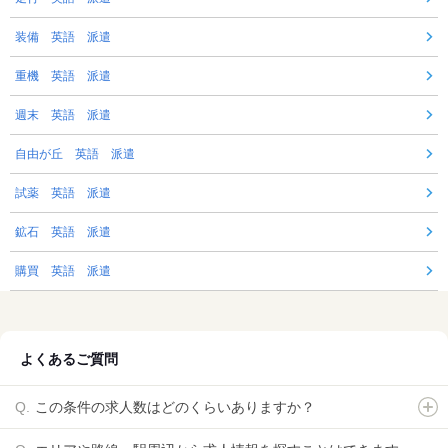
装備 英語 派遣
重機 英語 派遣
週末 英語 派遣
自由が丘 英語 派遣
試薬 英語 派遣
鉱石 英語 派遣
購買 英語 派遣
よくあるご質問
この条件の求人数はどのくらいありますか？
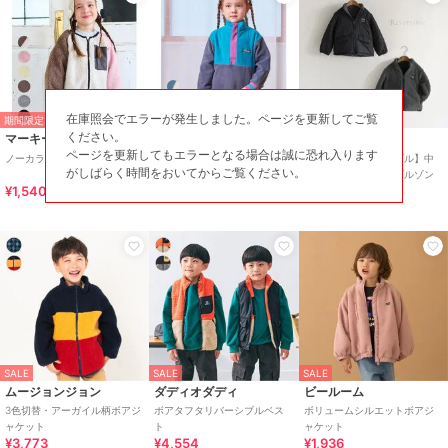
在庫照会でエラーが発生しました。ページを更新してご覧
期間限定SALE
期間限定SALE
ください。
マーキーズ
マーキーズ
ブランシェス
ページを更新してもエラーとなる場合は誠に恐れ入ります
ノーカラーボアジャケット
フリースツートンハーフジッ
【マシンウォッシャブル】中
がしばらく時間をおいてからご覧ください。
プトレーナ－
綿ボアリバーシブルブルゾン
¥1,540
¥1,731
¥4,290
SALE
SALE
SALE
ムージョンジョン
ダディオダディ
ビールーム
3色切替・アーガイル柄ボアジ
ボアタフタリバーシブルベス
ボリュームシルエットボアジ
ャケット
ト
ャケット
¥3,773
¥4,554
¥1,936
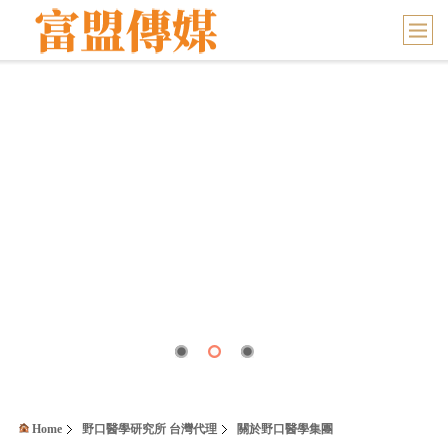
Home
野口醫學研究所 台灣代理
關於野口醫學集團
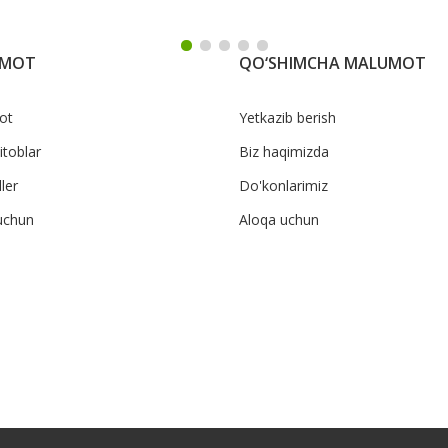
UMOT
QO‘SHIMCHA MALUMOT
ot
Yetkazib berish
itoblar
Biz haqimizda
ler
Do'konlarimiz
uchun
Aloqa uchun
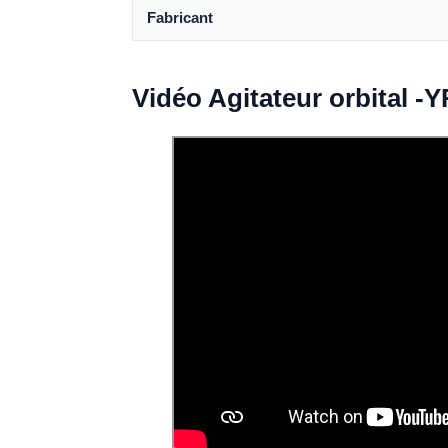
Fabricant
Vidéo Agitateur orbital -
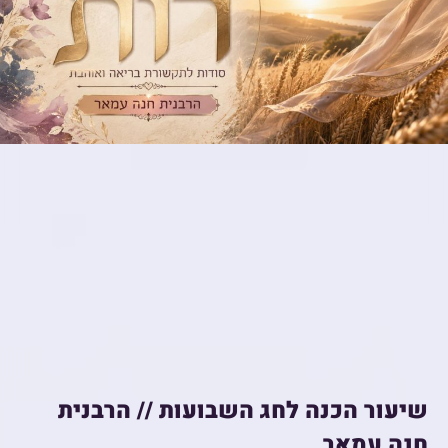
שיעור הכנה לחג השבועות // הרבנית
חנה עמאר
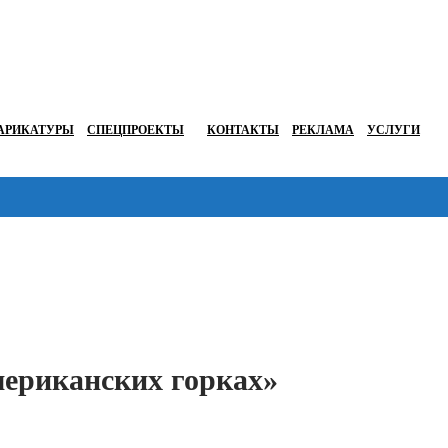
АРИКАТУРЫ
СПЕЦПРОЕКТЫ
КОНТАКТЫ
РЕКЛАМА
УСЛУГИ
Перейти в
мериканских горках»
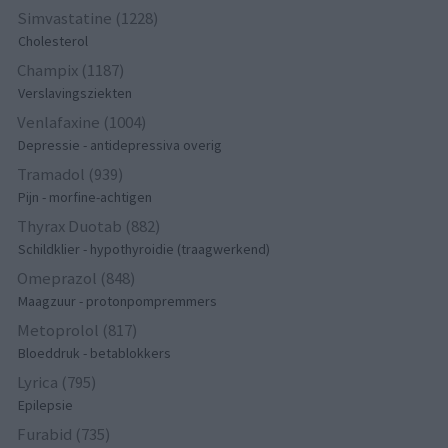
Simvastatine (1228)
Cholesterol
Champix (1187)
Verslavingsziekten
Venlafaxine (1004)
Depressie - antidepressiva overig
Tramadol (939)
Pijn - morfine-achtigen
Thyrax Duotab (882)
Schildklier - hypothyroidie (traagwerkend)
Omeprazol (848)
Maagzuur - protonpompremmers
Metoprolol (817)
Bloeddruk - betablokkers
Lyrica (795)
Epilepsie
Furabid (735)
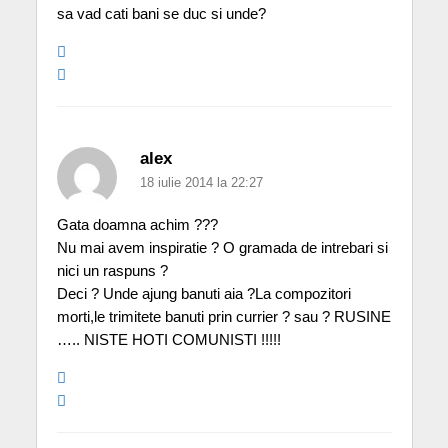
sa vad cati bani se duc si unde?
alex
18 iulie 2014 la 22:27
Gata doamna achim ???
Nu mai avem inspiratie ? O gramada de intrebari si
nici un raspuns ?
Deci ? Unde ajung banuti aia ?La compozitori
morti,le trimitete banuti prin currier ? sau ? RUSINE
….. NISTE HOTI COMUNISTI !!!!!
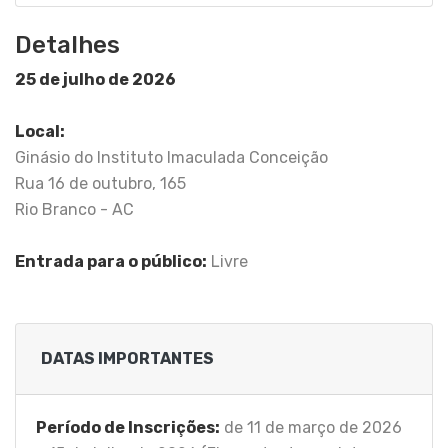
Detalhes
25 de julho de 2026
Local:
Ginásio do Instituto Imaculada Conceição
Rua 16 de outubro, 165
Rio Branco - AC
Entrada para o público:
Livre
DATAS IMPORTANTES
Período de Inscrições:
de 11 de março de 2026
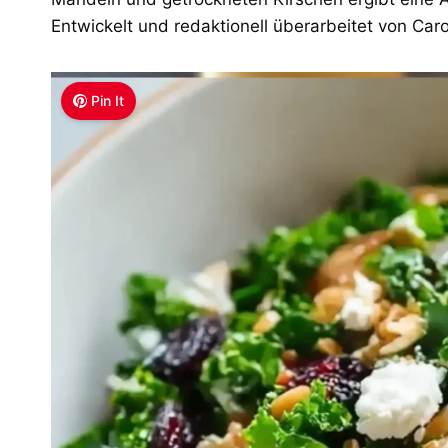
Entwickelt und redaktionell überarbeitet von Car
Pin It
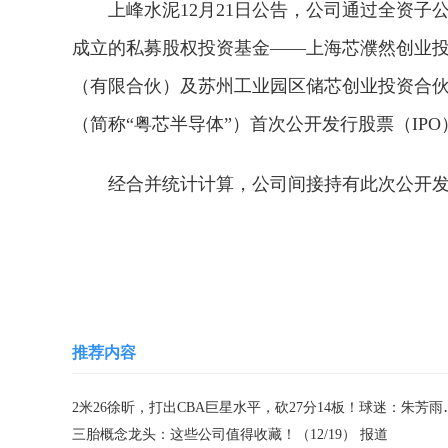
上峰水泥12月21日公告，公司通过全资
成立的私募股权投资基金——上海芯濮然创业
（有限合伙）及苏州工业园区储芯创业投资合
（简称“粤芯半导体”）首次公开发行股票（IPO
经合并统计计算，公司间接持有此次公开发行
关键词：
粤芯半导体
上峰水泥
创业板
有
推荐内容
2米26徐昕，打出CBA
三胎概念龙头：这些公司值得收藏！（12/19） 报道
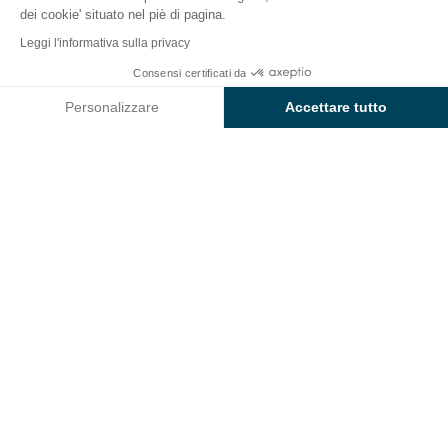
dei cookie' situato nel piè di pagina.
Indietro
Leggi l'informativa sulla privacy
Alloggio Sunêlia Confort
Consensi certificati da
Prenota
Non disponibile in queste date
Découverte
Personalizzare
Accettare tutto
di Campeggio l'Orangerie de
Axeptio consent
Piattaforma di Gestione del Consenso: Personalizza le tue opzi
Lanniron
La nostra piattaforma ti consente di personalizzare e gestire le
ALLOGGIO
1 / 4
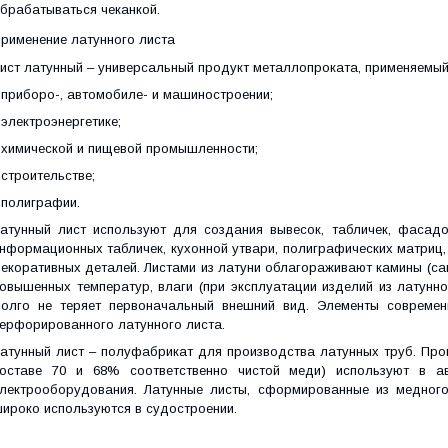
брабатываться чеканкой.
рименение латунного листа
ист латунный – универсальный продукт металлопроката, применяемый
 приборо-, автомобиле- и машиностроении;
 электроэнергетике;
 химической и пищевой промышленности;
 строительстве;
 полиграфии.
атунный лист используют для создания вывесок, табличек, фасадо
нформационных табличек, кухонной утвари, полиграфических матриц,
екоративных деталей. Листами из латуни облагораживают камины (са
овышенных температур, влаги (при эксплуатации изделий из латунно
олго не теряет первоначальный внешний вид. Элементы современ
ерфорированного латунного листа.
атунный лист – полуфабрикат для производства латунных труб. Прок
оставе 70 и 68% соответственно чистой меди) используют в а
лектрооборудования. Латунные листы, сформированные из медног
ироко используются в судостроении.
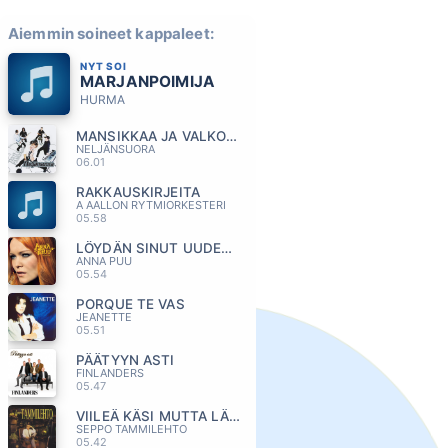
Aiemmin soineet kappaleet:
NYT SOI
MARJANPOIMIJA
HURMA
MANSIKKAA JA VALKOAPILAA
NELJÄNSUORA
06.01
RAKKAUSKIRJEITA
A AALLON RYTMIORKESTERI
05.58
LÖYDÄN SINUT UUDESTAAN
ANNA PUU
05.54
PORQUE TE VAS
JEANETTE
05.51
PÄÄTYYN ASTI
FINLANDERS
05.47
VIILEÄ KÄSI MUTTA LÄMMIN SYDÄN
SEPPO TAMMILEHTO
05.42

• • •

:: INSTRUCTIONS FOR THE TASK ::
Since the pictures are not wanted, copy only the text of the records above, exactly.

:: ANSWER FOR THIS EXERCISE ::
装備 英語 派遣
重機 英語 派遣
週末 英語 派遣
自由が丘 英語 派遣
試薬 英語 派遣
鉱石 英語 派遣
購買 英語 派遣
よくあるご質問
この条件の求人数はどのくらいありますか？
在庫照会でエラーが発生しました。ページを更新してご覧
期間限定SALE
期間限定SALE
ください。
マーキーズ
マーキーズ
ブランシェス
ページを更新してもエラーとなる場合は誠に恐れ入ります
ノーカラーボアジャケット
フリースツートンハーフジッ
【マシンウォッシャブル】中
がしばらく時間をおいてからご覧ください。
プトレーナ－
綿ボアリバーシブルブルゾン
¥1,540
¥1,731
¥4,290
SALE
SALE
SALE
ムージョンジョン
ダディオダディ
ビールーム
3色切替・アーガイル柄ボアジ
ボアタフタリバーシブルベス
ボリュームシルエットボアジ
ャケット
ト
ャケット
¥3,773
¥4,554
¥1,936
Home
野口醫學研究所 台灣代理
關於野口醫學集團
UMOT
QO‘SHIMCHA MALUMOT
ot
Yetkazib berish
itoblar
Biz haqimizda
ler
Do'konlarimiz
uchun
Aloqa uchun
Fabricant
Vidéo Agitateur orbital -
שיעור הכנה לחג השבועות // הרבנית
חנה עמאר
АРИКАТУРЫ
СПЕЦПРОЕКТЫ
КОНТАКТЫ
РЕКЛАМА
УСЛУГИ
Перейти в
мериканских горках»
Simvastatine (1228)
Cholesterol
Champix (1187)
Verslavingsziekten
Venlafaxine (1004)
Depressie - antidepressiva overig
Tramadol (939)
Pijn - morfine-achtigen
Thyrax Duotab (882)
Schildklier - hypothyroidie (traagwerkend)
Omeprazol (848)
Maagzuur - protonpompremmers
Metoprolol (817)
Bloeddruk - betablokkers
Lyrica (795)
Epilepsie
Furabid (735)
sa vad cati bani se duc si unde?
alex
18 iulie 2014 la 22:27
Gata doamna achim ???
Nu mai avem inspiratie ? O gramada de intrebari si
nici un raspuns ?
Deci ? Unde ajung banuti aia ?La compozitori
morti,le trimitete banuti prin currier ? sau ? RUSINE
….. NISTE HOTI COMUNISTI !!!!!
Detalhes
25 de julho de 2026
Local:
Ginásio do Instituto Imaculada Conceição
Rua 16 de outubro, 165
Rio Branco - AC
Entrada para o público:
Livre
DATAS IMPORTANTES
Período de Inscrições:
de 11 de março de 2026
Entwickelt und redaktionell überarbeitet von Car
Pin It
上峰水泥12月21日公告，公司通过全资
成立的私募股权投资基金——上海芯濮然创业
（有限合伙）及苏州工业园区储芯创业投资合
（简称“粤芯半导体”）首次公开发行股票（IPO
经合并统计计算，公司间接持有此次公开发行
关键词：
粤芯半导体
上峰水泥
创业板
有
推荐内容
2米26徐昕，打出CBA
三胎概念龙头：这些公司值得收藏！（12/19） 报道
dei cookie' situato nel piè di pagina.
Indietro
Leggi l'informativa sulla privacy
Alloggio Sunêlia Confort
Consensi certificati da
Prenota
Non disponibile in queste date
Découverte
Personalizzare
Accettare tutto
di Campeggio l'Orangerie de
Axeptio consent
Piattaforma di Gestione del Consenso: Personalizza le tue opzi
Lanniron
La nostra piattaforma ti consente di personalizzare e gestire le
ALLOGGIO
1 / 4
брабатываться чеканкой.
рименение латунного листа
ист латунный – универсальный продукт металлопроката, применяемый
 приборо-, автомобиле- и машиностроении;
 электроэнергетике;
 химической и пищевой промышленности;
 строительстве;
 полиграфии.
атунный лист используют для создания вывесок, табличек, фасадо
нформационных табличек, кухонной утвари, полиграфических матриц,
екоративных деталей. Листами из латуни облагораживают камины (са
овышенных температур, влаги (при эксплуатации изделий из латунно
олго не теряет первоначальный внешний вид. Элементы современ
ерфорированного латунного листа.
атунный лист – полуфабрикат для производства латунных труб. Прок
оставе 70 и 68% соответственно чистой меди) используют в а
лектрооборудования. Латунные листы, сформированные из медног
ироко используются в судостроении.
Aiemmin soineet kappaleet:
NYT SOI
MARJANPOIMIJA
HURMA
MANSIKKAA JA VALKOAPILAA
NELJÄNSUORA
06.01
RAKKAUSKIRJEITA
A AALLON RYTMIORKESTERI
05.58
LÖYDÄN SINUT UUDESTAAN
ANNA PUU
05.54
PORQUE TE VAS
JEANETTE
05.51
PÄÄTYYN ASTI
FINLANDERS
05.47
VIILEÄ KÄSI MUTTA LÄMMIN SYDÄN
SEPPO TAMMILEHTO
05.42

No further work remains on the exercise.